There are no guidelines for the management of terbinafine-resistant superficial dermatophyte infections. Posso-De Los Rios et al. [29] reported eight cases of terbinafine-resistant dermatophyte infections from Canada and outlined a clinical approach for such cases, with administration of fluconazole (400 mg/week for 12 weeks) or itraconazole (200 mg/day for 4 weeks) as the most important component. Although patient 2 responded well to systemic itraconazole treatment, patient 1 did not respond to itraconazole or fluconazole therapy. The lesions in patient 1 resolved with high-dose fluconazole (200 mg/day) treatment but relapsed when the treatment was discontinued.
Genetic tests were performed in patient 1, which revealed a mutation in the CD36 gene. This gene encodes a glycoprotein ligand that can be found in different cell membrane structures and is involved in the membrane transport of lipids and fatty acids. The functions of ligands vary according to the cell in which they are located. Ligands in platelets are involved in angiogenesis, while they act as pattern recognition receptors in phagocytic cells [30]. CD36 recognizes fungal β-glucans [31] and binds to lipoprotein and lipid components [32]. The activation of CD36 receptors after contact with Cryptococcus neoformans and Candida albicans leads to the release of pro-inflammatory cytokines and chemokines from phagocytic cells [31]. In a study conducted in China, the frequency of CD36 mutations varied according to the ethnic population [33]. CD36 mutation also predisposes individuals to malaria and attenuate experimental mycobacterial infections [34, 35]. Given these data, enhancement of susceptibility to fungal infections is plausible.

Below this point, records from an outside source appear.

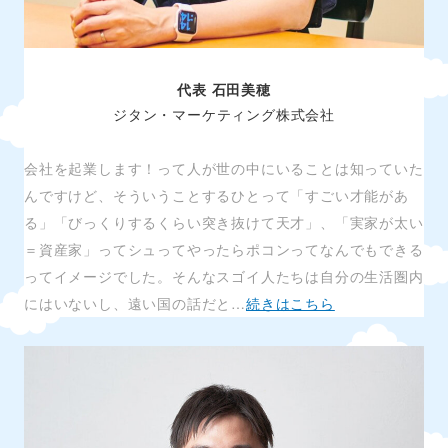
代表 石田美穂
ジタン・マーケティング株式会社
会社を起業します！って人が世の中にいることは知っていた
んですけど、そういうことするひとって「すごい才能があ
る」「びっくりするくらい突き抜けて天才」、「実家が太い
＝資産家」ってシュってやったらポコンってなんでもできる
ってイメージでした。そんなスゴイ人たちは自分の生活圏内
にはいないし、遠い国の話だと…
続きはこちら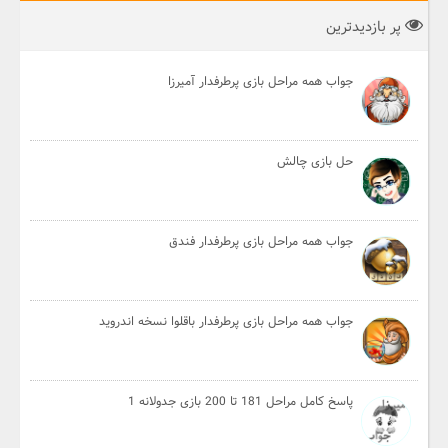
پر بازدیدترین
جواب همه مراحل بازی پرطرفدار آمیرزا
حل بازی چالش
جواب همه مراحل بازی پرطرفدار فندق
جواب همه مراحل بازی پرطرفدار باقلوا نسخه اندروید
پاسخ کامل مراحل 181 تا 200 بازی جدولانه 1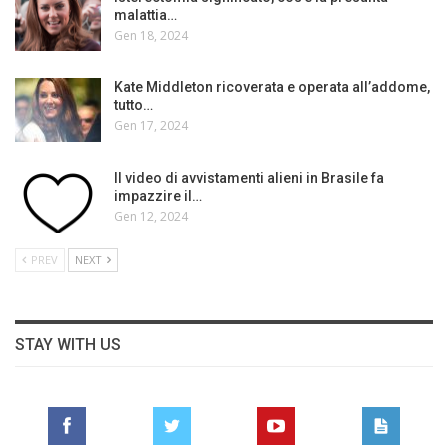
malattia…
Gen 18, 2024
Kate Middleton ricoverata e operata all’addome,
tutto…
Gen 17, 2024
Il video di avvistamenti alieni in Brasile fa
impazzire il…
Gen 12, 2024
PREV
NEXT
STAY WITH US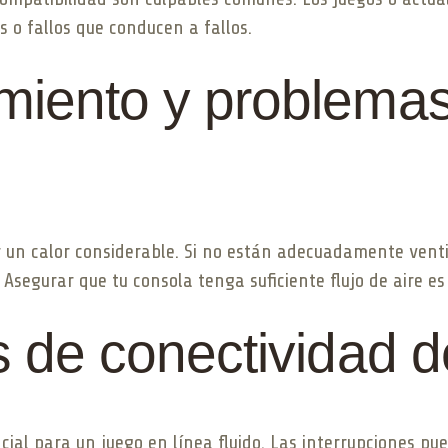
 o fallos que conducen a fallos.
miento y problema
 un calor considerable. Si no están adecuadamente venti
Asegurar que tu consola tenga suficiente flujo de aire es 
s de conectividad d
ial para un juego en línea fluido. Las interrupciones pu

Since the lesions recurred when antifungal therapy was discontinued in patient 1, who had the CD36 mutation, we searched for an alternative treatment that might counteract this defect. Resveratrol is a stilbene phytoalexin found in certain plants such as red grapes, peanuts, cranberries, and blueberries [36]. This molecule shows antifungal activity by inducing apoptosis in C. albicans [37]. In addition, resveratrol has been observed to inhibit different dermatophytes, such as T. mentagrophytes, T. tonsurans, T. rubrum, Epidermophyton floccosum, and Nannizzia gypsea [38]. In our patients, the response to resveratrol differed from proven CD36 deficiency. It remains unclear whether resveratrol acted because of its antifungal effect or because of the defective CD36 pathway. Nevertheless, the response to resveratrol treatment in the first patient but not in the second, suggests that CD36 played a role.
In conclusion, owing to the growing number of terbinafine-resistant dermatophytes in case reports, guidelines are required to improve its clinical management. Further studies are needed to investigate the relationship between CD36 pathway defects and dermatophyte infection.